"I knelt down and lifted him up in my arms, all a great bundle of furs and wool, and I got my hand at last to his wrist. He was alive. It was Little Babiche! Part of his face was frozen stiff. I rubbed out the frost with snow, and then I forced some brandy into his mouth, good old H.B.C. brandy,—and began to call to him: 'Babiche! Babiche! Come back, Babiche! The wolf's at the pot, Babiche!' That's the way to call a hunter to his share of meat. I was afraid, for the sleep of cold is the sleep of death, and it is hard to call the soul back to this world. But I called, and kept calling, and got him on his feet, with my arm round him. I gave him more brandy; and at last I almost shrieked in his ear. Little by little I saw his face take on the look of waking life. It was like the dawn creeping over white hills and spreading into day. I said to myself: What a thing it will be if I can fetch him back! For I never knew one to come back after the sleep had settled on them. It is too comfortable—all pain gone, all trouble, the world forgot, just a kind weight in all the body, as you go sinking down, down to the valley, where the long hands of old comrades beckon to you, and their soft, high voices cry, 'Hello! hello-o!'" Pierre nodded his head towards the distance, and a musing smile divided his lips on his white teeth. Presently he folded a cigarette, and went on:

"I had saved something to the last, as the great test, as the one thing to open his eyes wide, if they could be opened at all. Alors, there was no time to lose, for the wolf of Night was driving the red glow-worm down behind the world, and I knew that when darkness came altogether—darkness and night—there would be no help for him.

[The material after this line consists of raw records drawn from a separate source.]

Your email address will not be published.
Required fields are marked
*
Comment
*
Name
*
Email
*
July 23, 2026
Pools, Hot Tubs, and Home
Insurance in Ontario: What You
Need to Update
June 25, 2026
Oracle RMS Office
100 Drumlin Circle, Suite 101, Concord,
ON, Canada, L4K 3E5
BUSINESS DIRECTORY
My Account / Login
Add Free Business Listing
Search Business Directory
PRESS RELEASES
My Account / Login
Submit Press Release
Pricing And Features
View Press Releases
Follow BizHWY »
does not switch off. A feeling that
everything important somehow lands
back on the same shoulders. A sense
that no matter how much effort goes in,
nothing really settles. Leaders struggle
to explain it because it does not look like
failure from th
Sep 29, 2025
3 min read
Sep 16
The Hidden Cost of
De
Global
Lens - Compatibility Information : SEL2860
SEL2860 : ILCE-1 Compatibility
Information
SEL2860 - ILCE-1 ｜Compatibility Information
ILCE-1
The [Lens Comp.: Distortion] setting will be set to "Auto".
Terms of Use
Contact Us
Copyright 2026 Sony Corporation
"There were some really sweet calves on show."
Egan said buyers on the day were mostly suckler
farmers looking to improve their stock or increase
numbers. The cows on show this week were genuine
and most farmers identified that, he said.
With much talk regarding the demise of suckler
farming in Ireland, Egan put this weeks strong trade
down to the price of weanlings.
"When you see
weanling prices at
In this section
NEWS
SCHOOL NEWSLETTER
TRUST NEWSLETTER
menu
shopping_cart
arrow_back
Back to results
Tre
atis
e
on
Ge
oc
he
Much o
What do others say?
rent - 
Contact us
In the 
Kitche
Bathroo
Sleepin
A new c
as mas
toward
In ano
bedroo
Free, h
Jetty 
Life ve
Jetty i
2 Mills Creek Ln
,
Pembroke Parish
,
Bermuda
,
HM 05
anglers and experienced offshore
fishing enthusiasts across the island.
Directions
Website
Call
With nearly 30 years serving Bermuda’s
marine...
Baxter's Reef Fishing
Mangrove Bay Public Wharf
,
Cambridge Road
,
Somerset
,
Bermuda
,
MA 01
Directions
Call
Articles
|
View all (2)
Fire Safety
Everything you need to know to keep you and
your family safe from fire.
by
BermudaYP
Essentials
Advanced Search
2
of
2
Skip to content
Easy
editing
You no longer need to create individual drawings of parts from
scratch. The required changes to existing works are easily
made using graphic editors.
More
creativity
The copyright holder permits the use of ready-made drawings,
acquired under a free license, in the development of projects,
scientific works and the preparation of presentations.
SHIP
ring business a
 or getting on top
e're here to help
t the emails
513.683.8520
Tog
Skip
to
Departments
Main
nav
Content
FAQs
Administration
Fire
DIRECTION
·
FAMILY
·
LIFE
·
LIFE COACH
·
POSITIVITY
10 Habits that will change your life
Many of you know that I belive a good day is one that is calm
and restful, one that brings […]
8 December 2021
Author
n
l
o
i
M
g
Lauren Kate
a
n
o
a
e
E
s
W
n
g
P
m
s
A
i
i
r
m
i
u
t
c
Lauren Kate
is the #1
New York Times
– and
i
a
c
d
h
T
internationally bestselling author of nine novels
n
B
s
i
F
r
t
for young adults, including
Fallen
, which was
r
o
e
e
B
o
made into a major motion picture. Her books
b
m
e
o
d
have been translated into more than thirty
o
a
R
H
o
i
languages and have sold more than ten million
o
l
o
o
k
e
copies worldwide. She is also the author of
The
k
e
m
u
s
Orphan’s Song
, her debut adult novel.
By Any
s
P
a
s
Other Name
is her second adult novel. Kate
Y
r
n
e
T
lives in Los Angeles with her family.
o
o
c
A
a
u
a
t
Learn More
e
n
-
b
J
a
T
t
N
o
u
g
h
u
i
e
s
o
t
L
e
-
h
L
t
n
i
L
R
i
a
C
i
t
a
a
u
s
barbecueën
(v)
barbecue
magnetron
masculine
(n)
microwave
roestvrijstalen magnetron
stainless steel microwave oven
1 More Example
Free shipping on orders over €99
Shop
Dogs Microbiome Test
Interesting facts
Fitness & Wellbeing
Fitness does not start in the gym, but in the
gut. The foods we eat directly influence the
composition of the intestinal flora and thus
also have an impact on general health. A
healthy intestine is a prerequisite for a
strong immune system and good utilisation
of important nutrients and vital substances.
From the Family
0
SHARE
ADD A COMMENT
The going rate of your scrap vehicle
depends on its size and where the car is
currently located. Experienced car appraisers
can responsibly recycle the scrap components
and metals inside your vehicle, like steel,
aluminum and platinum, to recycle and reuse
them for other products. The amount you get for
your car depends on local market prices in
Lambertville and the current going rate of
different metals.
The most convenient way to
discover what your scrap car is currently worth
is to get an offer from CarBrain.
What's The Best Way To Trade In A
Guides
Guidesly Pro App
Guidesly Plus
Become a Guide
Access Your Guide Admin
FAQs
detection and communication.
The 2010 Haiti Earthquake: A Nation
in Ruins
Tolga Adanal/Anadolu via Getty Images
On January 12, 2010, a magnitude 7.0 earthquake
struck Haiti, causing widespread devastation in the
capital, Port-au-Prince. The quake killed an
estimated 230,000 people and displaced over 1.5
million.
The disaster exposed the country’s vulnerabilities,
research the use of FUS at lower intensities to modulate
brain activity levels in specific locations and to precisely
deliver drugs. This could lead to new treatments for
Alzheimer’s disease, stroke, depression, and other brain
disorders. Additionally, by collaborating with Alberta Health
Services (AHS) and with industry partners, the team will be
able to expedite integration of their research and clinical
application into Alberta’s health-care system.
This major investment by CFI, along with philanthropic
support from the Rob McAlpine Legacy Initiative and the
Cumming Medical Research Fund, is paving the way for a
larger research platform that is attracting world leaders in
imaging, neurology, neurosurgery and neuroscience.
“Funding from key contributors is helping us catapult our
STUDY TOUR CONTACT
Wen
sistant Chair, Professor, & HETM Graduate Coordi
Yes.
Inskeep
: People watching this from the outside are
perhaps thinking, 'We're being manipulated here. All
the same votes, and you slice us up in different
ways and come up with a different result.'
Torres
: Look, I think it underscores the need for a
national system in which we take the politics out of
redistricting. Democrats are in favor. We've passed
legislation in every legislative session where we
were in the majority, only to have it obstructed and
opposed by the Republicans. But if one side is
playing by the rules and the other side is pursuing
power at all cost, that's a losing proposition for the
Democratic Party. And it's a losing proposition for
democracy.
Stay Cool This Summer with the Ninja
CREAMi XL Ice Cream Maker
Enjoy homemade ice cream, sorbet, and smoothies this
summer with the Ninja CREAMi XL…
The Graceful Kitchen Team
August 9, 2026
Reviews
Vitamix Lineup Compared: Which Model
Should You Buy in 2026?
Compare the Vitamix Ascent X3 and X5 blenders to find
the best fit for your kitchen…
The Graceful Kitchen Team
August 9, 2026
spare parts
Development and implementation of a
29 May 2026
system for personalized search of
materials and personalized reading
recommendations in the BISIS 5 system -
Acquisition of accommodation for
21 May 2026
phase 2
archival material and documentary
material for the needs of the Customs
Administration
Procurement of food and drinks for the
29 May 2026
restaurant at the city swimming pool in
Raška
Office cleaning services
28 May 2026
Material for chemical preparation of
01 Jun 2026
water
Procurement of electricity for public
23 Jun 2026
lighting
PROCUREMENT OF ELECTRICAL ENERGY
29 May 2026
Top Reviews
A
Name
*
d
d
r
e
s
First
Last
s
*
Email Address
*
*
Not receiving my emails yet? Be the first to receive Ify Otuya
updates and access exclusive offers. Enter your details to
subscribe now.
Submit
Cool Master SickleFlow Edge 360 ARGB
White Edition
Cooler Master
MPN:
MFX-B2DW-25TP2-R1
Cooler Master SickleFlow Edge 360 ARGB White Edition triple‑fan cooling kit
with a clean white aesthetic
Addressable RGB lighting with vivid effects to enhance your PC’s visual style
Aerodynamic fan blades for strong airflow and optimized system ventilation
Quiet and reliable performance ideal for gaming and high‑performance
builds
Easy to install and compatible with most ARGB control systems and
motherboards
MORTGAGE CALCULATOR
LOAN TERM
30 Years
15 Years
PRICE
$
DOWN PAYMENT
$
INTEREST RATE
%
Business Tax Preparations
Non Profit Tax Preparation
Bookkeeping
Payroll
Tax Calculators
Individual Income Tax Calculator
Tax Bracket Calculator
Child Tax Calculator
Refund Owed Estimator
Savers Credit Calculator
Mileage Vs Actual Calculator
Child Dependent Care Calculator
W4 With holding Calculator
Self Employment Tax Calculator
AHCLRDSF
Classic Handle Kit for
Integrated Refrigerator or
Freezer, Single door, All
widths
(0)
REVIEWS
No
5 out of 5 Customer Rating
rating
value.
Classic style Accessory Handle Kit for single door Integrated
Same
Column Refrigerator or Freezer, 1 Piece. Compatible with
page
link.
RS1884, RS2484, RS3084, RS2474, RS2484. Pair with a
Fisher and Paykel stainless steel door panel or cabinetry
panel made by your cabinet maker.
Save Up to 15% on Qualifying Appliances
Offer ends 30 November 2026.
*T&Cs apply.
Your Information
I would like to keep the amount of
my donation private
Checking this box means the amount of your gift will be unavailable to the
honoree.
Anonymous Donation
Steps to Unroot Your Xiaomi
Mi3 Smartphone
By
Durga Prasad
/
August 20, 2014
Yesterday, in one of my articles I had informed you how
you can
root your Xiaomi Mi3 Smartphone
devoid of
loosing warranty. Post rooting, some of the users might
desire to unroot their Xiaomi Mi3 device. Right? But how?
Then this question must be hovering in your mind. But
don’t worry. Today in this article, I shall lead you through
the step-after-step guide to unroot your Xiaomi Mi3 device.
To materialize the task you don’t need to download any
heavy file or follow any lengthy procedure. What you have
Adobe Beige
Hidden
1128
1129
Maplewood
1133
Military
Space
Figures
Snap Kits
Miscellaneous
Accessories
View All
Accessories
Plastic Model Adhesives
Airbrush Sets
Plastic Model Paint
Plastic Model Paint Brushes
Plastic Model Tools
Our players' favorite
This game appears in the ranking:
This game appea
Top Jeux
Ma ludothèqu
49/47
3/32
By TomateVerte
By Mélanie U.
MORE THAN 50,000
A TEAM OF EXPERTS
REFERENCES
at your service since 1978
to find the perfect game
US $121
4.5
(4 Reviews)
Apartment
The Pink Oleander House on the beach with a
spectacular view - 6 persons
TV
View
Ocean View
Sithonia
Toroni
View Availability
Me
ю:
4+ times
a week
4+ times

Mon Dieu! how one sleeps in the night of the north, in the beautiful wide silence! . . . So, m'sieu', just when I thought it was the time, I called, 'Corinne! Corinne!' Then once again I said, 'P'tite Corinne! P'tite Corinne! Come home! come home! P'tite Corinne!' I could see the fight in the jail of sleep. But at last he killed his jailer; the doors in his brain flew open, and his mind came out through his wide eyes. But he was blind a little and dazed, though it was getting dark quick. I struck his back hard, and spoke loud from a song that we used to sing on the Chaudiere— Babiche and all of us, years ago. Mon Dieu! how I remember those days—

"'Which is the way that the sun goes?
The way that my little one come.
Which is the good path over the hills?
The path that leads to my little one's home—
To my little one's home, m'sieu', m'sieu'!'

"That did it. 'Corinne, ma p'tite Corinne!' he said; but he did not look at me—only stretch out his hands. I caught them, and shook them, and shook him, and made him take a step forward; then I slap him on the back again, and said loud: 'Come, come, Babiche, don't you know me? See Babiche, the snow's no sleeping-bunk, and a polar bear's no good friend.' 'Corinne!' he went on, soft and slow. 'Ma p'tite Corinne!' He smiled to himself; and I said, 'Where've you been, Babiche? Lucky I found you, or you'd have been sleeping till the Great Mass.' Then he looked at me straight in the eyes, and something wild shot out of his. His hand stretched over and caught me by the shoulder, perhaps to steady himself, perhaps because he wanted to feel something human. Then he looked round slow-all round the plain, as if to find something. At that moment a little of the sun crept back, and looked up over the wall of ice, making a glow of yellow and red for a moment; and never, north or south, have I seen such beauty—so delicate, so awful. It was like a world that its Maker had built in a fit of joy, and then got tired of, and broke in pieces, and blew out all its fires, and left—ah yes—like that! And out in the distance I—I only saw a bear travelling eastwards."

The governor said slowly:

And I took My staff Beauty, and cut it asunder, that I might break
My covenant which I had made with all the people.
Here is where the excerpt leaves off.